Thursday, August 27, 2015

Carnival of Blood (1970)



If nothing else, the rotten horror picture Carnival of Blood has one of the strangest opening salvos you’ll ever encounter. Dialogue scenes featuring two equally unpleasant couples are intercut with the peculiar image of a woman’s head emerging through a hole in some sort of velvet table cover. While a song plays on the soundtrack and credits appear, the woman recites dialogue that isn’t heard. The onslaught concludes with a quick shot of someone else’s head getting chopped in half with a cleaver. Say what? Once the story kicks in, it doesn’t make much more sense than the credits sequence. While a murder spree unfolds on the Coney Island boardwalk, ambitious assistant district attorney Dan (Martin Barolsky) enlists his fiancée, Laura (Judith Resnick), to act as bait for the killer so he can make his career by solving the case. Because, as we all know, DA’s and homicide detectives have exactly the same job.
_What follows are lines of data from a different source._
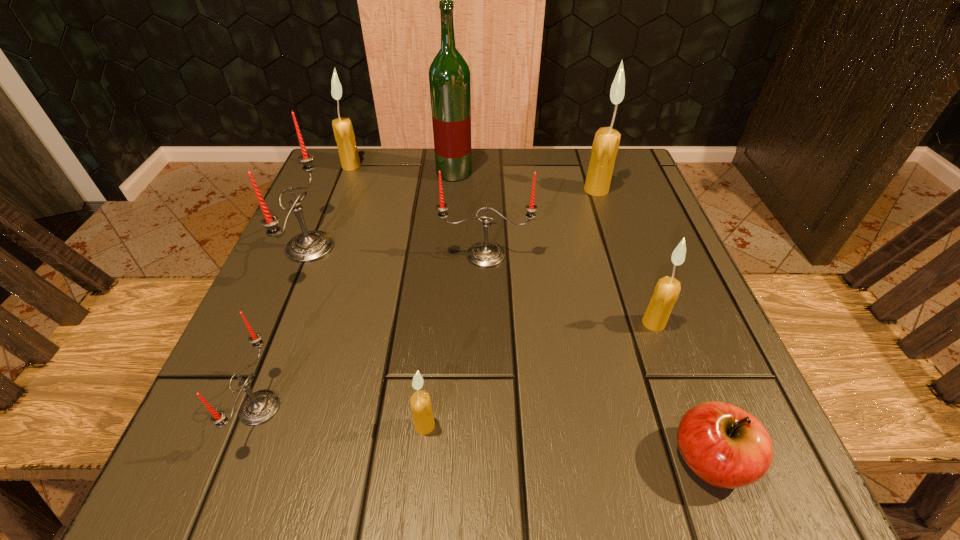 The height and width of the screenshot is (540, 960). In order to click on free space located 0.230m on the right of the smallest cream candle in this screenshot , I will do `click(609, 425)`.

Identify the location of vacant region located 0.170m on the front-facing side of the nearest red candle. (404, 408).

Find the location of a particular element. Image resolution: width=960 pixels, height=540 pixels. vacant region located on the left of the apple is located at coordinates (542, 459).

The height and width of the screenshot is (540, 960). What are the coordinates of `liquor situated at the far edge` in the screenshot? It's located at (449, 76).

Where is `apple that is at the near edge`? This screenshot has width=960, height=540. apple that is at the near edge is located at coordinates (727, 447).

At what (x,y) coordinates should I click in order to perform the action: click on apple located in the right edge section of the desktop. Please return your answer as a coordinate pair (x, y). This screenshot has width=960, height=540. Looking at the image, I should click on (727, 447).

Where is `object located at the far left corner`? The image size is (960, 540). object located at the far left corner is located at coordinates (344, 135).

Locate an element on the screen. object at the near left corner is located at coordinates (259, 407).

This screenshot has width=960, height=540. I want to click on object situated at the far right corner, so click(x=605, y=146).

At what (x,y) coordinates should I click in order to perform the action: click on object that is at the near right corner. Please return your answer as a coordinate pair (x, y). Looking at the image, I should click on (727, 447). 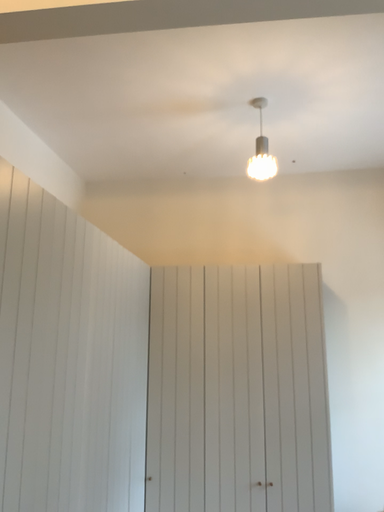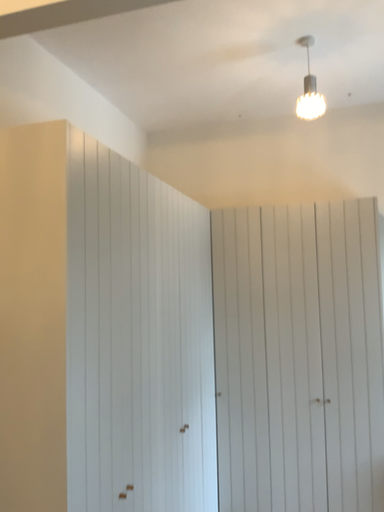 Question: Which way did the camera rotate in the video?

Choices:
 (A) rotated upward
 (B) rotated downward

Answer: (B) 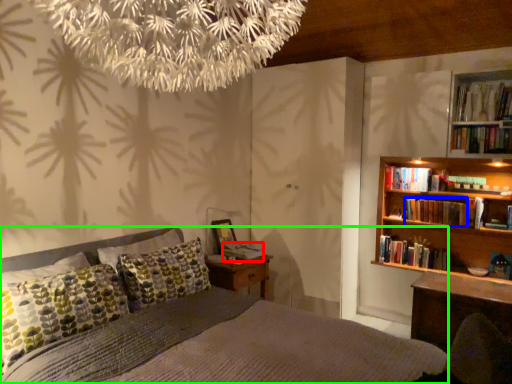 Question: Which is farther away from book (highlighted by a red box)? book (highlighted by a blue box) or bed (highlighted by a green box)?

Choices:
 (A) book
 (B) bed

Answer: (A) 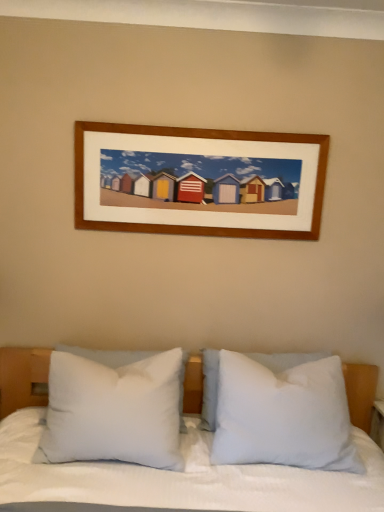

As the confusing and turgid Dan/Laura storyline plays out, incompetent writer-director Leonard Kirtman also shows the goings-on at a particular Coney Island carnival booth, where unassuming Tom (Earle Edgerton) works alongside his deformed and mentally underdeveloped assistant, Gimpy (played by future Rocky costar Burt Young, billed here as “John Harris”). The movie shifts awkwardly between the investigation, cheaply rendered gore scenes (lots of plucking entrails from victims’ bodies), and tiresome vignettes set at the booth, where Tom and Gimpy serve odious customers like the woman who demands free throws and unearned prizes. A good half of this wretched movie is out of focus and/or underexposed, and even the material that’s photographed correctly is boring or distasteful or both. At times, the flick nears that special so-bad-it’s-good place, simply because every single aspect of Carnival of Blood is pathetic. But if the best a movie can offer is Burt Young wearing tacky makeup and acting like a violent imbecile, how good can the experience get, whether taken ironically or straight?

Carnival of Blood: SQUARE

1 comment:

  1. It had to have been awkward to visit any given carnival in the late 60's and early 70's and always have to push your way through a bunch of B-Movie film crews all shooting their crappy films there. Seems like you couldn't even buy a funnel cake or get to a Port-A-John without having to first negotiate your way through dense clusters of cameramen, boom operators, and atrociously bad actors and actresses all trying their best.

    I bring this up because the number of terrible films I've seen that were set at perfectly ordinary fun-fairs is very weirdly huge; half of the time the setting is incidental to the actual plot.